• Data supplied:
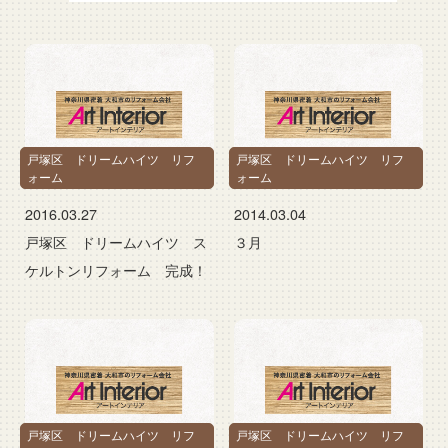
戸塚区 ドリームハイツ リフ
戸塚区 ドリームハイツ リフ
ォーム
ォーム
2016.03.27
2014.03.04
戸塚区 ドリームハイツ ス
３月
ケルトンリフォーム 完成！
戸塚区 ドリームハイツ リフ
戸塚区 ドリームハイツ リフ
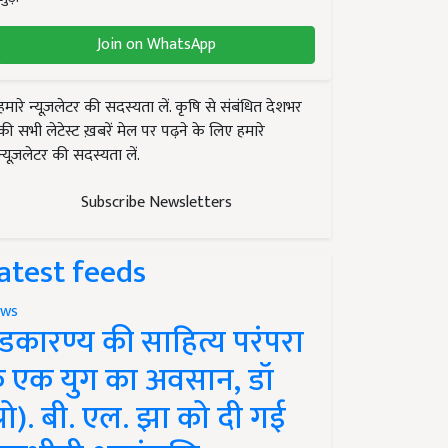
Join on WhatsApp
हमारे न्यूज़लेटर की सदस्यता लें. कृषि से संबंधित देशभर
की सभी लेटेस्ट ख़बरें मेल पर पढ़ने के लिए हमारे
न्यूज़लेटर की सदस्यता लें.
Subscribe Newsletters
atest feeds
ws
ंडकारण्य की साहित्य परंपरा
े एक युग का अवसान, डॉ
प्रो). बी. एल. झा को दी गई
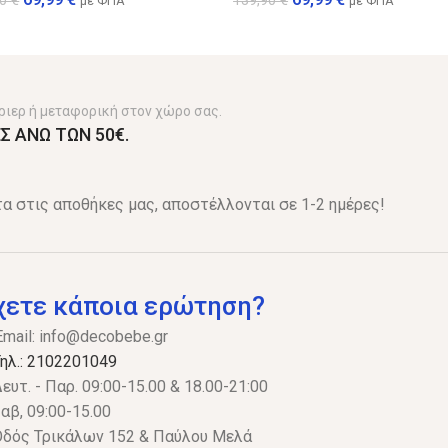
90
€
139,90
€
με ΦΠΑ
με ΦΠΑ
ριερ ή μεταφορική στον χώρο σας.
Σ ΑΝΩ ΤΩΝ 50€.
α στις αποθήκες μας, αποστέλλονται σε 1-2 ημέρες!
χετε κάποια ερώτηση?
Email:
info@decobebe.gr
ηλ.: 2102201049
ευτ. - Παρ. 09:00-15.00 & 18.00-21:00
αβ, 09:00-15.00
δός Τρικάλων 152 & Παύλου Μελά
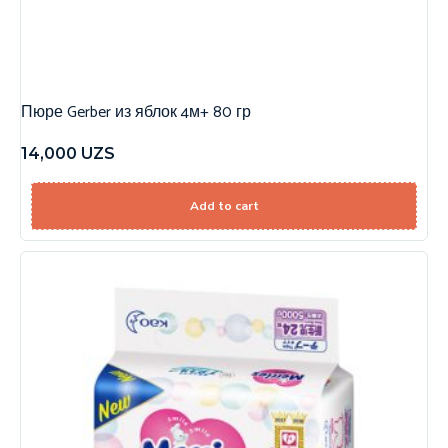
Пюре Gerber из яблок 4м+ 80 гр
14,000
UZS
Add to cart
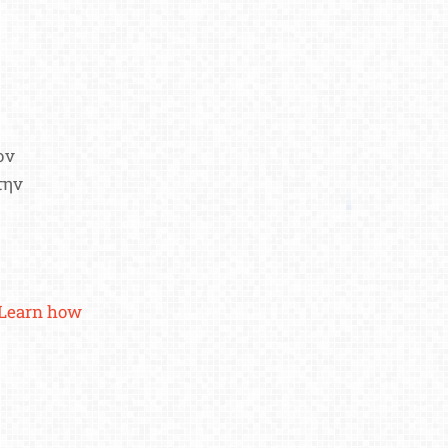
ον
την
Learn how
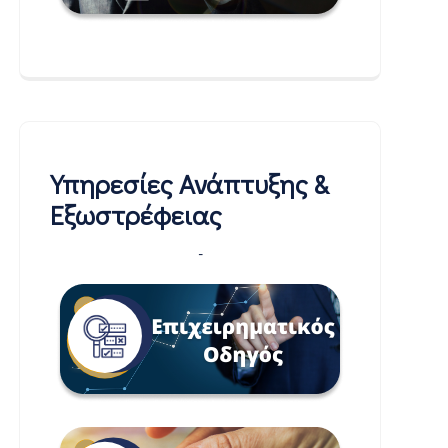
Υπηρεσίες Ανάπτυξης &
Εξωστρέφειας
-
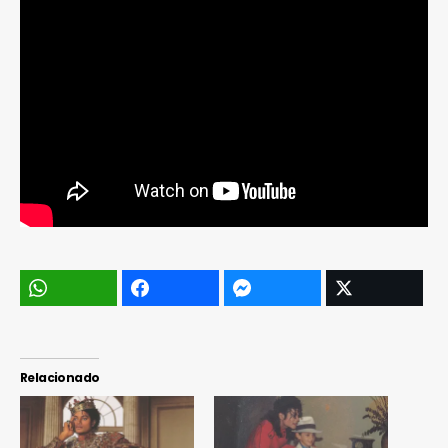
Relacionado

• Task item: Pictures do not go in the copy; print every entry exactly as it stands.

• Worked solution:
戸塚区 ドリームハイツ リフ
戸塚区 ドリームハイツ リフ
ォーム
ォーム
2016.03.27
2014.03.04
戸塚区 ドリームハイツ ス
３月
ケルトンリフォーム 完成！
戸塚区 ドリームハイツ リフ
戸塚区 ドリームハイツ リフ
Join on WhatsApp
हमारे न्यूज़लेटर की सदस्यता लें. कृषि से संबंधित देशभर
की सभी लेटेस्ट ख़बरें मेल पर पढ़ने के लिए हमारे
न्यूज़लेटर की सदस्यता लें.
Subscribe Newsletters
atest feeds
ws
ंडकारण्य की साहित्य परंपरा
े एक युग का अवसान, डॉ
प्रो). बी. एल. झा को दी गई
90
€
139,90
€
με ΦΠΑ
με ΦΠΑ
ριερ ή μεταφορική στον χώρο σας.
Σ ΑΝΩ ΤΩΝ 50€.
α στις αποθήκες μας, αποστέλλονται σε 1-2 ημέρες!
χετε κάποια ερώτηση?
Email:
info@decobebe.gr
ηλ.: 2102201049
ευτ. - Παρ. 09:00-15.00 & 18.00-21:00
αβ, 09:00-15.00
δός Τρικάλων 152 & Παύλου Μελά
Пюре Gerber из яблок 4м+ 80 гр
14,000
UZS
Add to cart
ον
την
Learn how
Υπηρεσίες Ανάπτυξης &
Εξωστρέφειας
-
Relacionado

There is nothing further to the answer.